Keeping state in a foreign data wrapper

Started by Stelios Sfakianakisover 5 years ago8 messagesgeneral
Jump to latest
#1Stelios Sfakianakis
sgsfak@gmail.com

Hi,

I am trying to implement a FDW in Postgres for accessing a web api and I would like to keep information like for example the total number of requests submiited. Ideally these data should be kept “per-user” and of course with the proper locking to eliminate race conditions. So the question I have is how to design such a global (but per user and database) state, using the C FDW API of Postgres. I have gone through the API and for example I see various fdw_private fields in the query planning structures and callbacks but these do not seem to be relevant to my requirements.

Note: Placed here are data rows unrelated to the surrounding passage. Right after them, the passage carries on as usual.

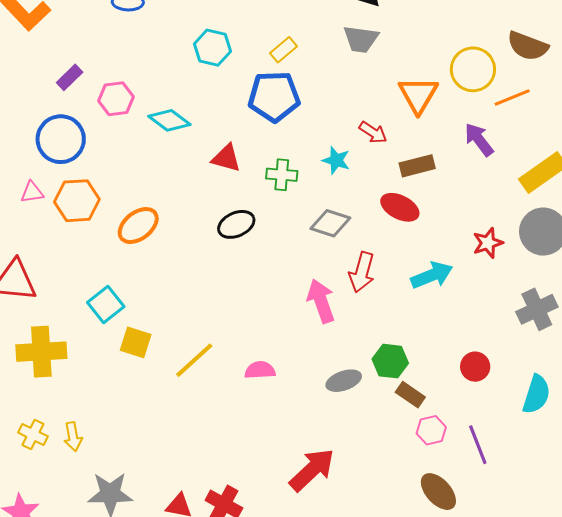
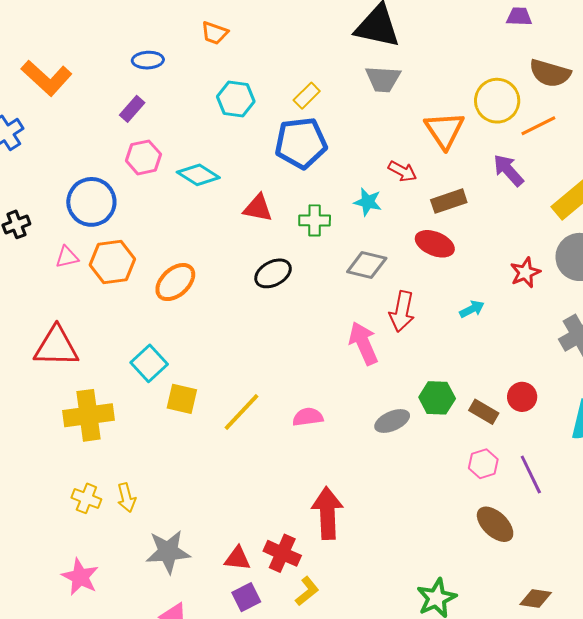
purple rectangle: (70, 77) -> (132, 109), moved
cyan arrow: (432, 275) -> (472, 309), size x0.6
brown rectangle: (410, 395) -> (484, 412), moved
red arrow: (312, 470) -> (327, 513), moved, turned -45

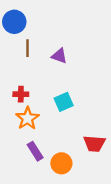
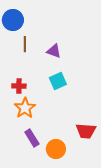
cyan square: (64, 102) -> (58, 81), moved

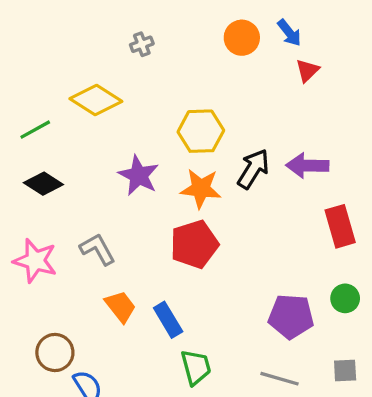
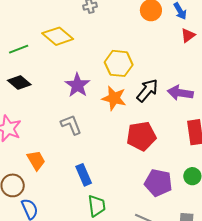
red pentagon: (194, 244) -> (141, 136), moved
gray L-shape: (98, 249) -> (71, 125), moved
orange trapezoid: (120, 307) -> (36, 160), moved

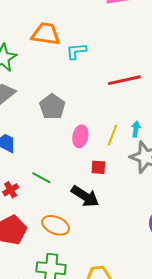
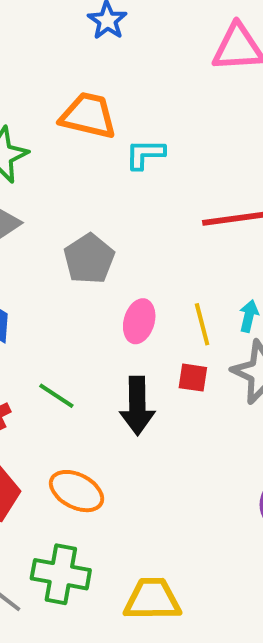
yellow line: (112, 135) -> (202, 324), turned -40
red square: (98, 167) -> (193, 378), moved
black arrow: (85, 196) -> (137, 406), moved, turned 52

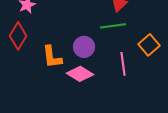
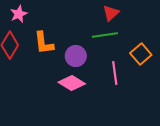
orange L-shape: (52, 57) -> (44, 43), moved

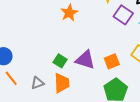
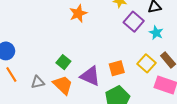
purple triangle: (85, 60) -> (90, 76), moved
orange trapezoid: (62, 83) -> (63, 85), turned -50

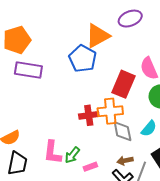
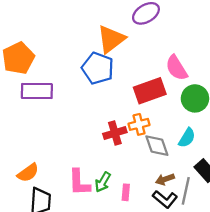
red rectangle: (124, 84) -> (150, 91), turned 56
orange cross: (110, 111) -> (139, 124), size x0.7
pink rectangle: (90, 167) -> (126, 192), turned -56

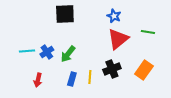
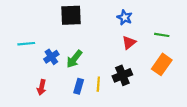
red triangle: (118, 39) -> (129, 43), size x0.6
cyan line: (27, 51) -> (26, 44), moved
orange rectangle: (144, 70) -> (162, 64), moved

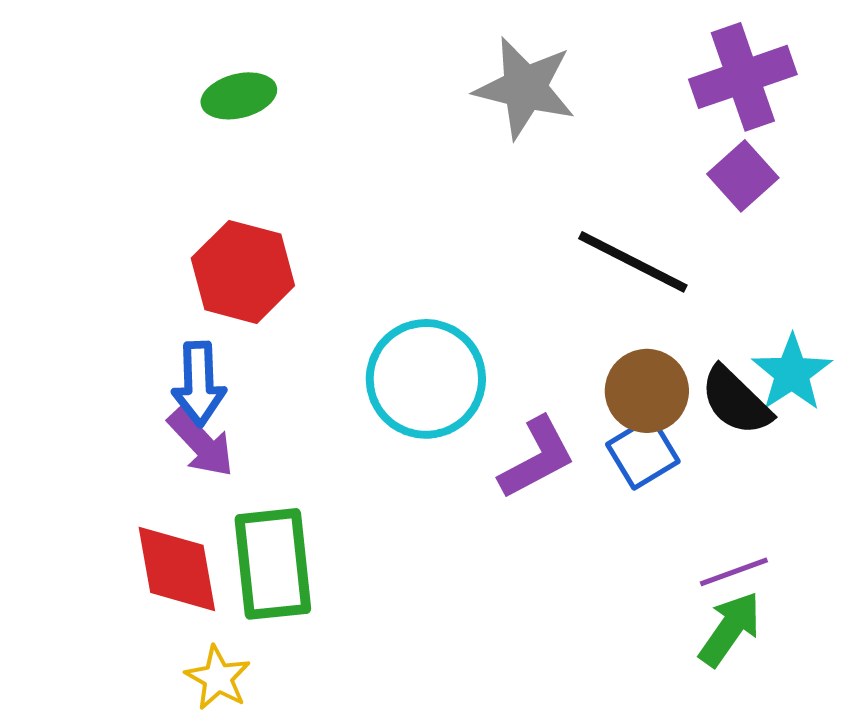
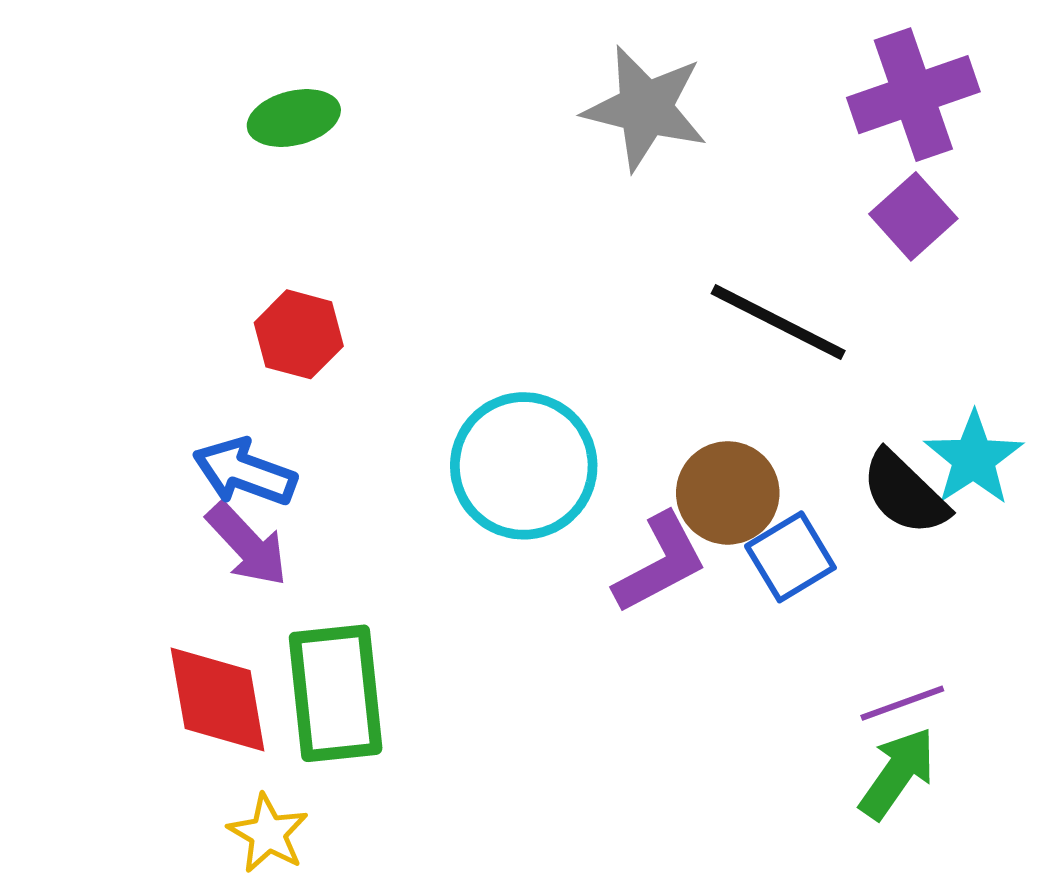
red hexagon: (243, 272) -> (299, 334), size x0.7
blue arrow: (199, 384) -> (245, 472), turned 112
brown circle: (647, 391) -> (728, 493), moved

Another possiblity seems to be to use shared memory (https://www.postgresql.org/docs/12/xfunc-c.html#id-1.8.3.13.14) but it is even less clear how to do it.

So is there any simple way to do implement such shared thread/process safe state?
Thank you
Stelios

#2Ian Lawrence Barwick
barwick@gmail.com
In reply to: Stelios Sfakianakis (#1)
Re: Keeping state in a foreign data wrapper

2020年8月4日(火) 1:24 Stelios Sfakianakis <sgsfak@gmail.com>:

Hi,

I am trying to implement a FDW in Postgres for accessing a web api and I would like to keep information like for example the total number of requests submiited. Ideally these data should be kept “per-user” and of course with the proper locking to eliminate race conditions. So the question I have is how to design such a global (but per user and database) state, using the C FDW API of Postgres. I have gone through the API and for example I see various fdw_private fields in the query planning structures and callbacks but these do not seem to be relevant to my requirements. Another possiblity seems to be to use shared memory (https://www.postgresql.org/docs/12/xfunc-c.html#id-1.8.3.13.14) but it is even less clear how to do it.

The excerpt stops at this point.